Aus dem Text auf der Startseite:

„Am 14. Januar 2013 hat die Europäische Kommission unsere Europäische Bürgerinitiative zugelassen und damit eine Unterschriftenkampagne in Gang gesetzt, die für die Dauer eines Jahres die EU-Mitgliedsländer beschäftigen wird.
Die Herausforderung besteht darin, bis zum 14. Januar 2014 500 Millionen Bürger in der Europäischen Union zu erreichen und 1 Million Unterstützungsbekundungen zu sammeln. 15 Mitgliedsländer haben sich der Initiative bereits angeschlossen. In 7 Ländern muss eine bestimmte Mindestanzahl von Unterstützungsbekundungen zusammen kommen.

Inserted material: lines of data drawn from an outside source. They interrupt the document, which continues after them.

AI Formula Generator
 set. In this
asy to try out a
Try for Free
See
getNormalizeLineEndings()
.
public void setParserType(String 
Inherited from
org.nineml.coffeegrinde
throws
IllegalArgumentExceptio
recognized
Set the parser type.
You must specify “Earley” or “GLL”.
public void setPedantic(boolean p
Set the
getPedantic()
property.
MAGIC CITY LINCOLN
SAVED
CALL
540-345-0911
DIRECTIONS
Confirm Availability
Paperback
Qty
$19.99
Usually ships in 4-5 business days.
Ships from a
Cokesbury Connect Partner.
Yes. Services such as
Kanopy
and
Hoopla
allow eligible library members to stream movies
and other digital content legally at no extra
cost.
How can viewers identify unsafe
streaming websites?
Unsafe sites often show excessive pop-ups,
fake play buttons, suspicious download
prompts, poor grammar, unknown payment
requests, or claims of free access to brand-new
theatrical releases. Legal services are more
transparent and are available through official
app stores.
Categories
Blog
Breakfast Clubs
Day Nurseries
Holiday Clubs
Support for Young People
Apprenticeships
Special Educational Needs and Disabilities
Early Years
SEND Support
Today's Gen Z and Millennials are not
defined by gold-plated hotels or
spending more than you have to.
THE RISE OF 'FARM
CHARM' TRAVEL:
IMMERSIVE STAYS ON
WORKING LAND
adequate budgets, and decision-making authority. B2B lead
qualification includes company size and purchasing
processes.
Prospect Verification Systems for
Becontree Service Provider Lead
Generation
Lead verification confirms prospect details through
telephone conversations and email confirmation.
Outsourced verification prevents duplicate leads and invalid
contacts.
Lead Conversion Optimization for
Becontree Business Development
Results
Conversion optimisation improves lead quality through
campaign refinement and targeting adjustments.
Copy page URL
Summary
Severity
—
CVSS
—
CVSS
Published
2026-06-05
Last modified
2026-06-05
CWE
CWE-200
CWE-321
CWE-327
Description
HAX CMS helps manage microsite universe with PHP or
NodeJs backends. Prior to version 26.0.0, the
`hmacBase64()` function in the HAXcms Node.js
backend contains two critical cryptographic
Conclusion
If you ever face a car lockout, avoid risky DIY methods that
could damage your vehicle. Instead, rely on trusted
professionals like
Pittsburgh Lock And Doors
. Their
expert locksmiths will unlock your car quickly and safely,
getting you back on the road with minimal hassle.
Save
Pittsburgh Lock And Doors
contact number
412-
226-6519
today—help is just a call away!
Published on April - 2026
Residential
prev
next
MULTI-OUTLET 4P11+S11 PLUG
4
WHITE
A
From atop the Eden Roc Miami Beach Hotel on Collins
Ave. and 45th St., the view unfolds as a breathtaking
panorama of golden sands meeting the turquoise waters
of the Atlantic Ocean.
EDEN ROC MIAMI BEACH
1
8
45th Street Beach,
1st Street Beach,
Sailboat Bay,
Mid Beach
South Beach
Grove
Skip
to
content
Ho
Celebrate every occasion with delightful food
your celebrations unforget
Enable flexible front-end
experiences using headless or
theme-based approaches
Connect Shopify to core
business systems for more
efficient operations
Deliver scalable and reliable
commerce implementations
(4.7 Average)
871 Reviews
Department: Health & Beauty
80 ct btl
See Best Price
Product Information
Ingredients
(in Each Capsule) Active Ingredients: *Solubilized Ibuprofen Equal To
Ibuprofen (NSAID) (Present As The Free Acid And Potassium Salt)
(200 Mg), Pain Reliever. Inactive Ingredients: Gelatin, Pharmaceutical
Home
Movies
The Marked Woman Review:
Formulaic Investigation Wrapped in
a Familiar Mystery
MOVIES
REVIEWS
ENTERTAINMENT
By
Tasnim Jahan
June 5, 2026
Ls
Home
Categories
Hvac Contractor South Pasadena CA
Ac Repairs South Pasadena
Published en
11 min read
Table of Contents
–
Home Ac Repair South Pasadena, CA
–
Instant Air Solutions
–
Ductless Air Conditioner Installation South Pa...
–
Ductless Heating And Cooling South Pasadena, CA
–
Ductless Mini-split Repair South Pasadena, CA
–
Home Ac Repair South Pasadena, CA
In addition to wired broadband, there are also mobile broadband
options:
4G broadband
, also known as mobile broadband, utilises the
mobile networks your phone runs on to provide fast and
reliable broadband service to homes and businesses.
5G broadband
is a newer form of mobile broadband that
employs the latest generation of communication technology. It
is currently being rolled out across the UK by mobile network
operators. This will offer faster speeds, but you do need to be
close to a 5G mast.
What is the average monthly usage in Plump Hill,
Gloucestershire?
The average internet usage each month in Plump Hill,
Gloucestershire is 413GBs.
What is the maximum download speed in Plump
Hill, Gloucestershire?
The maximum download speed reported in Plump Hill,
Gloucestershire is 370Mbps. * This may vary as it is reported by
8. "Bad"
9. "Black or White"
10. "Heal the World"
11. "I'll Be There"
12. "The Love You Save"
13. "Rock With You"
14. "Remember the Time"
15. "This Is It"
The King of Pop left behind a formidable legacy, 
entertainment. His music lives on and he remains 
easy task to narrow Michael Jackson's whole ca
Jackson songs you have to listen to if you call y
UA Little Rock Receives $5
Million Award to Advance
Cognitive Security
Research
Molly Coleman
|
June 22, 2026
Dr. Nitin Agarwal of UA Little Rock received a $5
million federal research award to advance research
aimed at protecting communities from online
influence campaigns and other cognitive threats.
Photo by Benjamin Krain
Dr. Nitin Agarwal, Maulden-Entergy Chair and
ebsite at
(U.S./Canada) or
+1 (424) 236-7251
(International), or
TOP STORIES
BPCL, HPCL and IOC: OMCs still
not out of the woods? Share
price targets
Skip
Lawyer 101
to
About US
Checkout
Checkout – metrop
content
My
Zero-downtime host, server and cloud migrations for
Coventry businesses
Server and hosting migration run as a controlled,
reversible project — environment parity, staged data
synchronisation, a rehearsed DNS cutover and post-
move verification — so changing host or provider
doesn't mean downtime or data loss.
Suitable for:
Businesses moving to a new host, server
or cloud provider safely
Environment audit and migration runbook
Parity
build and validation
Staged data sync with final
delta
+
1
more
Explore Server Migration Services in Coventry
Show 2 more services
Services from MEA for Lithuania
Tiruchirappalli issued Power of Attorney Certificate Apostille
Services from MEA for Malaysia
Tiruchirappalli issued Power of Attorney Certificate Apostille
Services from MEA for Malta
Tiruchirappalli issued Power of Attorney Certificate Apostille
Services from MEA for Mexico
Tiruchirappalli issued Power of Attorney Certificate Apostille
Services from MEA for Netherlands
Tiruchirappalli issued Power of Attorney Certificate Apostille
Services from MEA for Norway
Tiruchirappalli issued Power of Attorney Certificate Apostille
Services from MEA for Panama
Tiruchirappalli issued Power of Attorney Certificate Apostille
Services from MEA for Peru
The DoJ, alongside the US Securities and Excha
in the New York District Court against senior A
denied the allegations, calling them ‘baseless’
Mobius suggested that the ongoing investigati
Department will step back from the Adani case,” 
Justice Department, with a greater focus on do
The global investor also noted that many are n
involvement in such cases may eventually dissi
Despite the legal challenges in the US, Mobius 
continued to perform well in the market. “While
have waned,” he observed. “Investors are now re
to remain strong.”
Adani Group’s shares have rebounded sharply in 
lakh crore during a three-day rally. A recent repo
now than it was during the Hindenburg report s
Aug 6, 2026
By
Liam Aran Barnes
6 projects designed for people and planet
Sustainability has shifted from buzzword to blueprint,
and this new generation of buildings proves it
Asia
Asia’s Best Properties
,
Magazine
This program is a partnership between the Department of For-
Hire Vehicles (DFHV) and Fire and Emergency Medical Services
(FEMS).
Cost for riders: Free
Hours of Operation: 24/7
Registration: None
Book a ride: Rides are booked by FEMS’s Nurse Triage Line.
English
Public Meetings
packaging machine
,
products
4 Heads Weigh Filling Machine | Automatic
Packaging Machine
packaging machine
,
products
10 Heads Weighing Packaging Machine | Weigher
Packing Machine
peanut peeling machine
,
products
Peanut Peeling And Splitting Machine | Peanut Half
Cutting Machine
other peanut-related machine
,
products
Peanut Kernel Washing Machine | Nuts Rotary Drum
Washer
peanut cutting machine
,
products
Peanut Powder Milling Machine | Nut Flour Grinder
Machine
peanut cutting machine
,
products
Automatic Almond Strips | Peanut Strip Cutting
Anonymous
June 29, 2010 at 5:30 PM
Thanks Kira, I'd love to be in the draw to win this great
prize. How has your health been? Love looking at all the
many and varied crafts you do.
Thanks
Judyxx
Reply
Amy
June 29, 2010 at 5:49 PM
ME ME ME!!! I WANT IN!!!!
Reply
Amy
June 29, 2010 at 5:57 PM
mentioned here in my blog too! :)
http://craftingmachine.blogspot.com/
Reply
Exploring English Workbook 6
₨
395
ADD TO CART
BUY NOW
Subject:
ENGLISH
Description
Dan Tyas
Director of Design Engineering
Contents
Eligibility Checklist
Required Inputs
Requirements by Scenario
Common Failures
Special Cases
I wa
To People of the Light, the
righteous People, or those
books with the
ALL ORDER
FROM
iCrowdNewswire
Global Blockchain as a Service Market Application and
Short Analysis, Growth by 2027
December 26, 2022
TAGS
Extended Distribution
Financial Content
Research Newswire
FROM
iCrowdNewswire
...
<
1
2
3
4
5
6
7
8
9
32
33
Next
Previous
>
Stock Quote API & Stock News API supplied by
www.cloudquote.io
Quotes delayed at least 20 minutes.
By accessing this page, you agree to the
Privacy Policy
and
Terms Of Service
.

Wenn wir 1 Million Unterstützungsbekundungen erreichen, ist die Europäische Kommission gehalten, unsere Initiative sorgfältig zu prüfen und eine Anhörung im Europäischen Parlament zu ermöglichen. Die Antwort der Kommission ist ausführlich zu begründen…“

Philippe van Parijs beglückwünscht die Initianten zu ihrem Erfolg, verweist aber zugleich auf den bescheidenen Antragstext. Was eine EBI erreichen kann und was nicht, dazu mehr hier. Zu einem früheren Kommentar von uns, siehe hier. Wie wenig verbindlich eine solche Initiative für die Europäische Kommission ist, das wird deutlich, wenn man sie mit der Volksinitiative in der Schweiz vergleicht.